1. Verify Python Program is Emitting StatsD Metrics

Check if metrics are being sent

Run the following command to manually send a StatsD metric:

echo "orchestrator_jobs_active:1|g" | nc -u -w1 127.0.0.1 9000

Check Vector logs for received metrics

journalctl -u vector -f | grep statsd

✅ If logs indicate received metrics → Vector is receiving data.

❌ If no logs appear → The Python program might not be sending metrics correctly or is targeting the wrong address/port.


2. Verify Vector is Exposing Metrics

Check if Vector’s Prometheus exporter is publishing metrics

curl -s http://127.0.0.1:9598/metrics | grep orchestrator

✅ If metrics appear → Vector is working correctly.

❌ If no metrics appear →

  • Ensure that Vector’s flush_period_secs is correctly configured.
  • Check Vector logs for errors: journalctl -u vector -f.

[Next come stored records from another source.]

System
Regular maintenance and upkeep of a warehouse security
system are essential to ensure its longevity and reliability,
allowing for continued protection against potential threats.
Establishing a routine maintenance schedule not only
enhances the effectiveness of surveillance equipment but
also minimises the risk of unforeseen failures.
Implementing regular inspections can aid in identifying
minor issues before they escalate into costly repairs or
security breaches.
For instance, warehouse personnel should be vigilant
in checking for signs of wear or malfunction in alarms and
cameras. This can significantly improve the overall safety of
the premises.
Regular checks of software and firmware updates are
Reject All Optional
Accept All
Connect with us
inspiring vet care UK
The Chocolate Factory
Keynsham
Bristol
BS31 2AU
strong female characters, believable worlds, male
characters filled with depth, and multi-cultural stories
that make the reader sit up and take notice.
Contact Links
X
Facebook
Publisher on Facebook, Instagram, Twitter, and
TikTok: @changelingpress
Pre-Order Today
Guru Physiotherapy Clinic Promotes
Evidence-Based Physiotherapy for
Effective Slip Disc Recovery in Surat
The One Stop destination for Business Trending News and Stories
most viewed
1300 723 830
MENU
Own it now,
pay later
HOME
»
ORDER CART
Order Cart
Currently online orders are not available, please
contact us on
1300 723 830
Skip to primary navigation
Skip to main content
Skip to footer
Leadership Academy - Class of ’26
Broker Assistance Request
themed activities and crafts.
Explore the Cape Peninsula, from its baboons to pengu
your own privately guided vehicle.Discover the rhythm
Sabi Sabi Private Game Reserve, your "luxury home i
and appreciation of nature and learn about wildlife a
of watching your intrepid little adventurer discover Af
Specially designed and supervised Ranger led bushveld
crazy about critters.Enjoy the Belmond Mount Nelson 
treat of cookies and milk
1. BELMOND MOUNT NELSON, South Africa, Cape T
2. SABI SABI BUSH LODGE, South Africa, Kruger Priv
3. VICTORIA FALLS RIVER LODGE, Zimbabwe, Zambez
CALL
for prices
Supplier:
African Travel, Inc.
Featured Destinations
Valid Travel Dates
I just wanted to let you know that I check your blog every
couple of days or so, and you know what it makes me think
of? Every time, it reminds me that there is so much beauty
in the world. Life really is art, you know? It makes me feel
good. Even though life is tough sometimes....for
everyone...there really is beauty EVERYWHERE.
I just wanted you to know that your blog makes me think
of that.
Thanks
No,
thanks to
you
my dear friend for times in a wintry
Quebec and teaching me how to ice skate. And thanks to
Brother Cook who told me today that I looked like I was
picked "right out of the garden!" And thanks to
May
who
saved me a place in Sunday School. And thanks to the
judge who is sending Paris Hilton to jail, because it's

3. Verify Prometheus is Scraping Metrics

Check Prometheus targets

curl -s "http://localhost:9090/api/v1/targets" | jq '.data.activeTargets[] | {scrapeUrl, lastScrape, lastError, health}'

✅ If health is "up" and lastError is empty → Prometheus is successfully scraping.

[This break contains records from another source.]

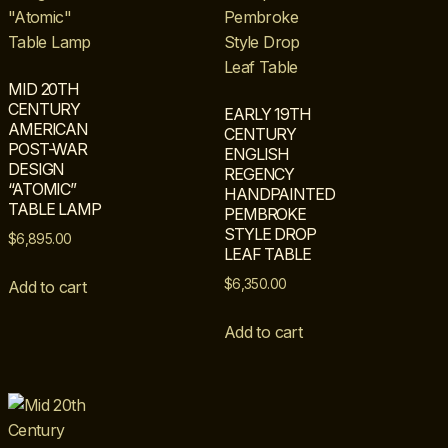
MID 20TH
CENTURY
EARLY 19TH
AMERICAN
CENTURY
POST-WAR
ENGLISH
DESIGN
REGENCY
“ATOMIC”
HANDPAINTED
TABLE LAMP
PEMBROKE
STYLE DROP
$
6,895.00
LEAF TABLE
$
6,350.00
Add to cart
Add to cart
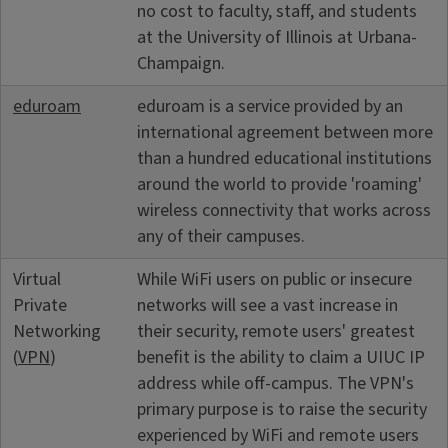
no cost to faculty, staff, and students
at the University of Illinois at Urbana-
Champaign.
eduroam
eduroam is a service provided by an
international agreement between more
than a hundred educational institutions
around the world to provide 'roaming'
wireless connectivity that works across
any of their campuses.
Virtual
While WiFi users on public or insecure
Private
networks will see a vast increase in
Networking
their security, remote users' greatest
(
VPN
)
benefit is the ability to claim a UIUC IP
address while off-campus. The VPN's
primary purpose is to raise the security
experienced by WiFi and remote users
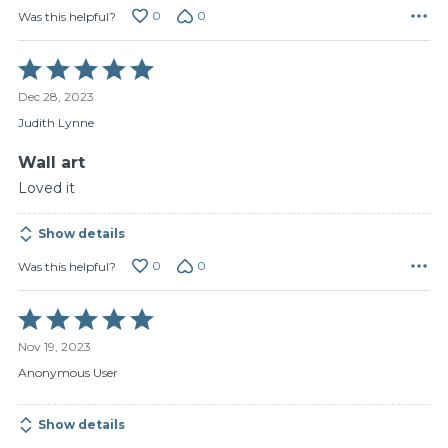
0
0
Was this helpful?
Rated
5
Dec 28, 2023
out
of
Judith Lynne
5
Wall art
Loved it
Show details
0
0
Was this helpful?
Rated
5
Nov 19, 2023
out
of
Anonymous User
5
Show details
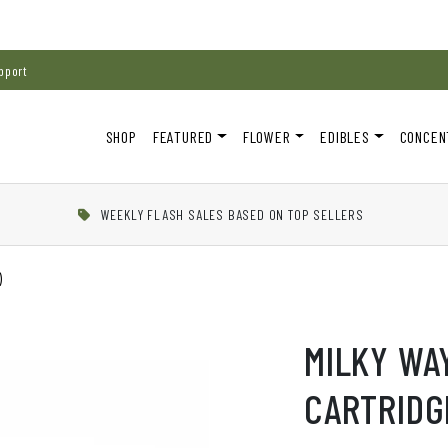
pport
SHOP
FEATURED
FLOWER
EDIBLES
CONCEN
WEEKLY FLASH SALES BASED ON TOP SELLERS
)
MILKY WA
CARTRIDGE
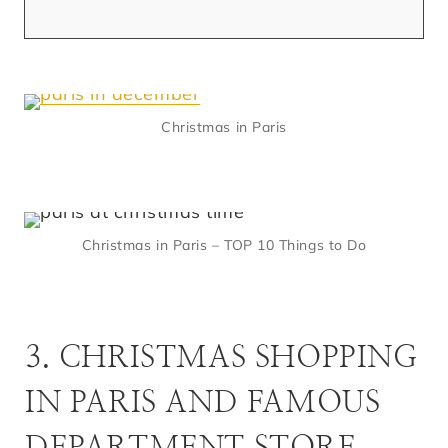
Christmas in Paris
Christmas in Paris – TOP 10 Things to Do
3. CHRISTMAS SHOPPING
IN PARIS AND FAMOUS
DEPARTMENT STORE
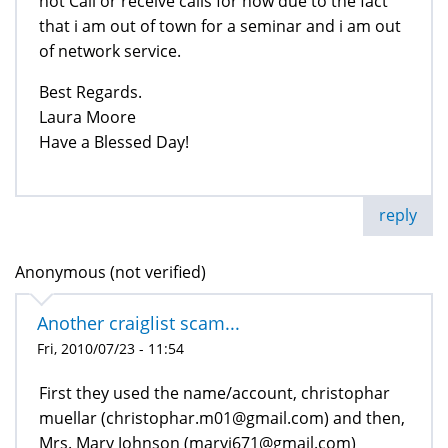
not Call or receive calls for now due to the fact
that i am out of town for a seminar and i am out
of network service.
Best Regards.
Laura Moore
Have a Blessed Day!
reply
Anonymous (not verified)
Another craiglist scam...
Fri, 2010/07/23 - 11:54
First they used the name/account, christophar
muellar (christophar.m01@gmail.com) and then,
Mrs. Mary Johnson (maryj671@gmail.com)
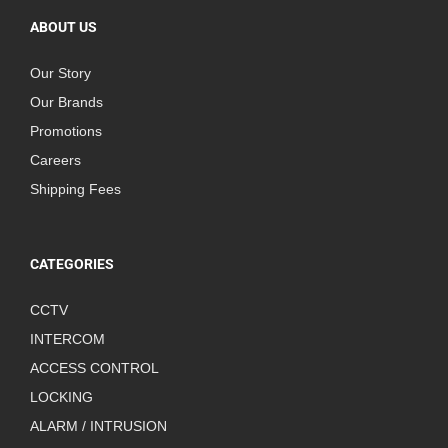
ABOUT US
Our Story
Our Brands
Promotions
Careers
Shipping Fees
CATEGORIES
CCTV
INTERCOM
ACCESS CONTROL
LOCKING
ALARM / INTRUSION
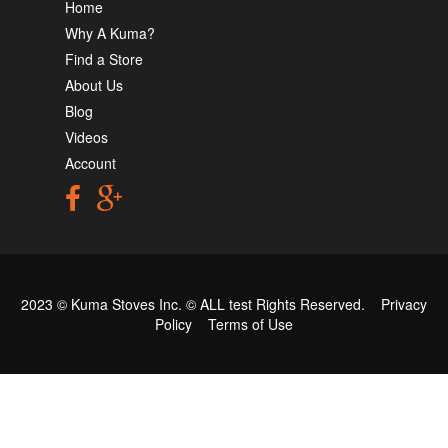
Home
Why A Kuma?
Find a Store
About Us
Blog
Videos
Account
2023 © Kuma Stoves Inc. ©
ALL test
Rights Reserved.
Privacy
Policy
Terms of Use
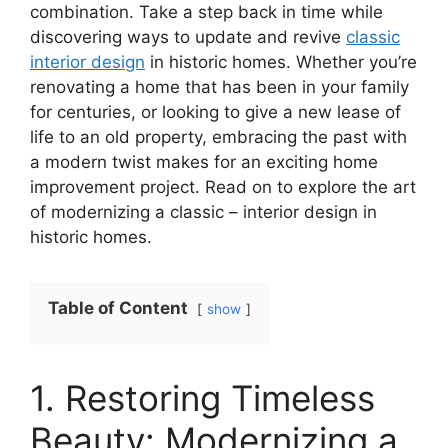
combination. Take a step back in time while
discovering ways to update and revive
classic
interior design
in historic homes. Whether you’re
renovating a home that has been in your family
for centuries, or looking to give a new lease of
life to an old property, embracing the past with
a modern twist makes for an exciting home
improvement project. Read on to explore the art
of modernizing a classic – interior design in
historic homes.
Table of Content
show
1. Restoring Timeless
Beauty: Modernizing a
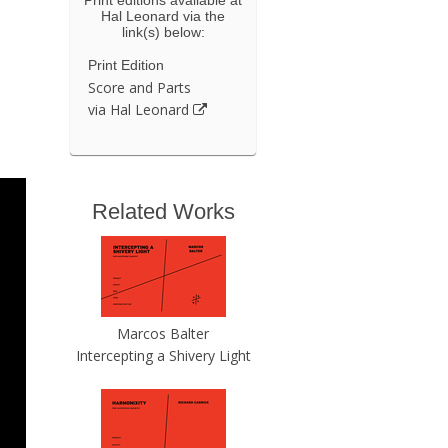
Hal Leonard via the
link(s) below:
Print Edition
Score and Parts
via Hal Leonard
Related Works
Marcos Balter
Intercepting a Shivery Light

❌ If health is "down" → There is a scraping issue (check lastError).

Check if Prometheus has seen the metric

curl -s "http://localhost:9090/api/v1/series?match[]=orchestrator_jobs_active" | jq .

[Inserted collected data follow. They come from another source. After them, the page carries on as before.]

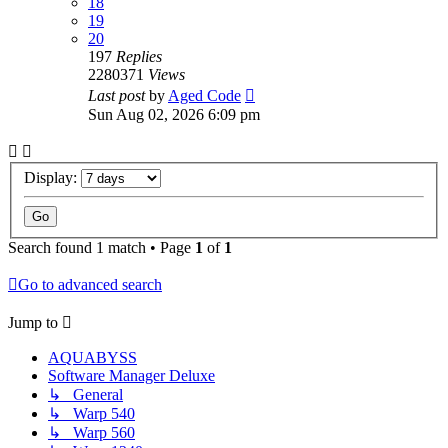
18
19
20
197
Replies
2280371
Views
Last post
by
Aged Code
Sun Aug 02, 2026 6:09 pm
Display:
Search found 1 match • Page
1
of
1
Go to advanced search
Jump to
AQUABYSS
Software Manager Deluxe
↳ General
↳ Warp 540
↳ Warp 560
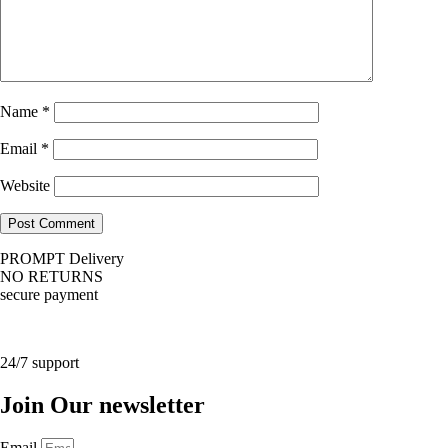
Name
*
Email
*
Website
PROMPT Delivery
NO RETURNS
secure payment
24/7 support
Join Our newsletter
Email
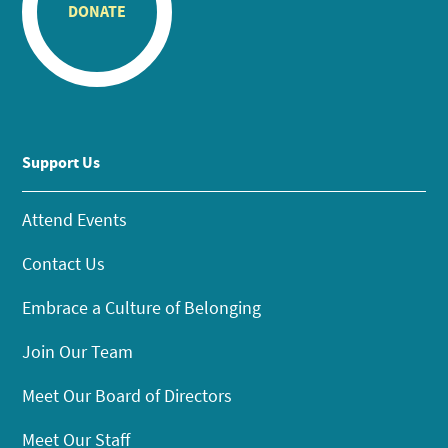
DONATE
Support Us
Attend Events
Contact Us
Embrace a Culture of Belonging
Join Our Team
Meet Our Board of Directors
Meet Our Staff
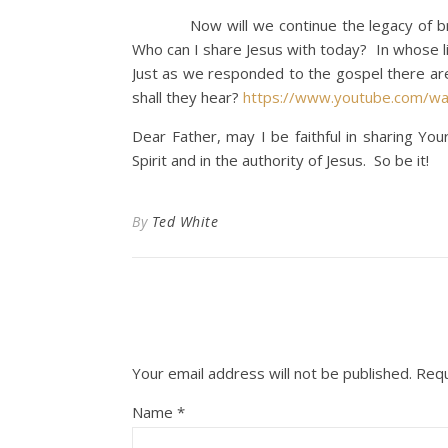
Now will we continue the legacy of bring
Who can I share Jesus with today? In whose li
Just as we responded to the gospel there are
shall they hear?
https://www.youtube.com/w
Dear Father, may I be faithful in sharing Y
Spirit and in the authority of Jesus. So be it!
By
Ted White
Your email address will not be published.
Requ
Name
*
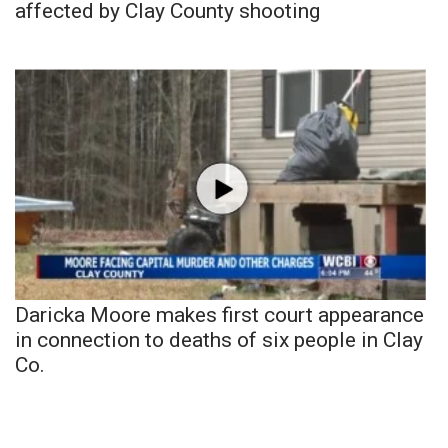
affected by Clay County shooting
Daricka Moore makes first court appearance
in connection to deaths of six people in Clay
Co.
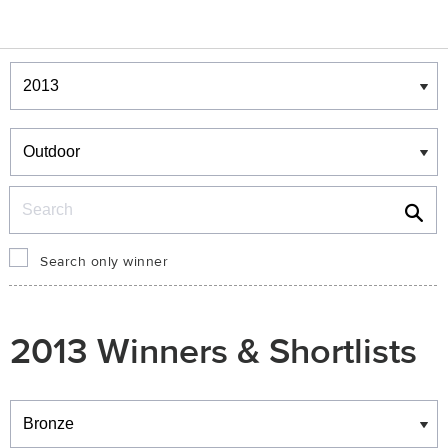
Winners & Shortlists
Winners
Search
Search only winner
2013 Winners & Shortlists
Winners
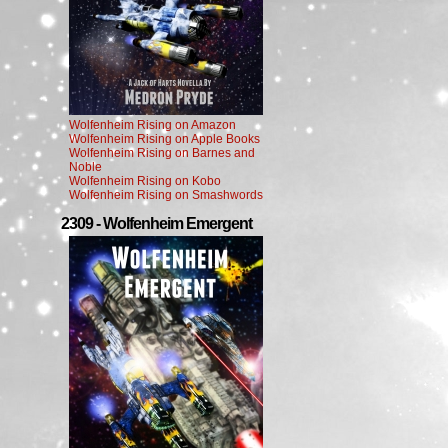
Wolfenheim Rising on Amazon
Wolfenheim Rising on Apple Books
Wolfenheim Rising on Barnes and
Noble
Wolfenheim Rising on Kobo
Wolfenheim Rising on Smashwords
2309 - Wolfenheim Emergent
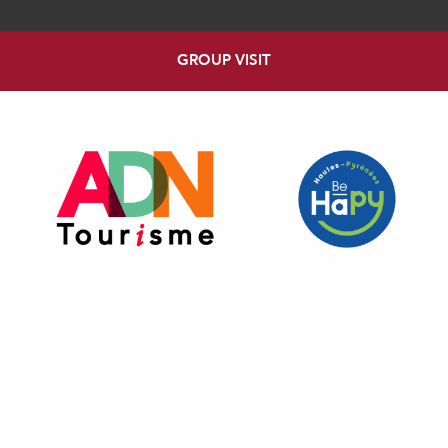
GROUP VISIT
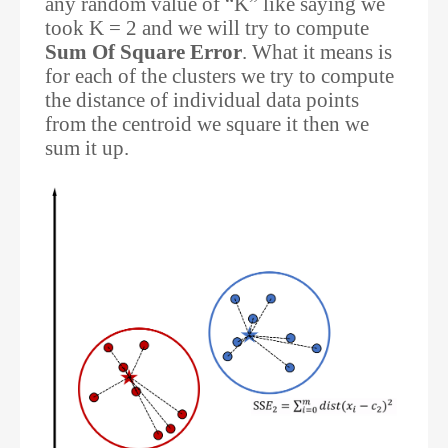
any random value of “K” like saying we
took K = 2 and we will try to compute
Sum Of Square Error
. What it means is
for each of the clusters we try to compute
the distance of individual data points
from the centroid we square it then we
sum it up.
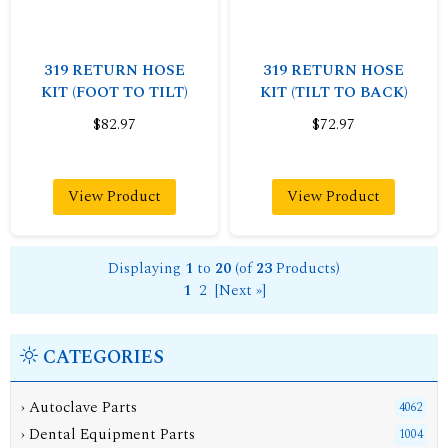
319 RETURN HOSE
319 RETURN HOSE
KIT (FOOT TO TILT)
KIT (TILT TO BACK)
$82.97
$72.97
View Product
View Product
Displaying
1
to
20
(of
23
Products)
1
2
[Next »]
CATEGORIES
› Autoclave Parts
4062
› Dental Equipment Parts
1004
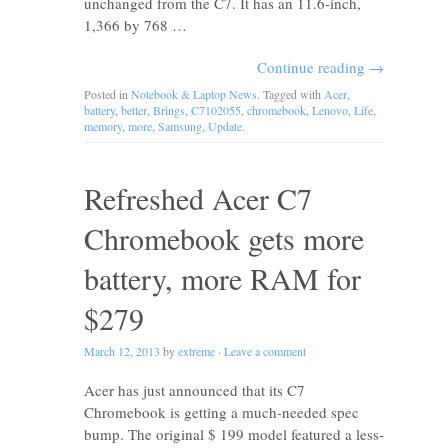
unchanged from the C7. It has an 11.6-inch,
1,366 by 768 …
Continue reading
→
Posted in
Notebook & Laptop News
. Tagged with
Acer
,
battery
,
better
,
Brings
,
C7102055
,
chromebook
,
Lenovo
,
Life
,
memory
,
more
,
Samsung
,
Update
.
Refreshed Acer C7
Chromebook gets more
battery, more RAM for
$279
March 12, 2013
by
extreme
·
Leave a comment
Acer has just announced that its C7
Chromebook is getting a much-needed spec
bump. The original $ 199 model featured a less-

✅ If the query returns data → Prometheus has recorded the metric.

❌ If empty → Check Vector and StatsD configuration.

Query latest metric values

curl -s "http://localhost:9090/api/v1/query?query=orchestrator_jobs_active" | jq .

✅ If a value is returned → The metric is stored.

❌ If no value is returned → Metrics may be expiring before they are scraped.


4. Fix Potential Issues

A. Vector’s flush_period_secs is Too Short

If metrics disappear before Prometheus scrapes them, increase flush_period_secs in vector.toml:

[sinks.prometheus_exporter]
type = "prometheus_exporter"
inputs = ["statsd"]
address = "0.0.0.0:9598"
flush_period_secs = 30  # Set higher than Prometheus scrape interval

Restart Vector:

systemctl restart vector

B. Prometheus Scrape Interval is Too Long

Ensure Prometheus scrapes more frequently than Vector's flush interval (prometheus.yml):

scrape_configs:
- job_name: "vector"
  scrape_interval: 5s  # Must be less than Vector’s flush_period_secs
  static_configs:
    - targets: ["0.0.0.0:9598"]

Restart Prometheus:

systemctl restart prometheus

C. Metrics Are Not Updating

Manually send a StatsD metric:

echo "orchestrator_jobs_active:5|g" | nc -u -w1 127.0.0.1 9000

Immediately query Prometheus:

curl -s "http://localhost:9090/api/v1/query?query=orchestrator_jobs_active" | jq .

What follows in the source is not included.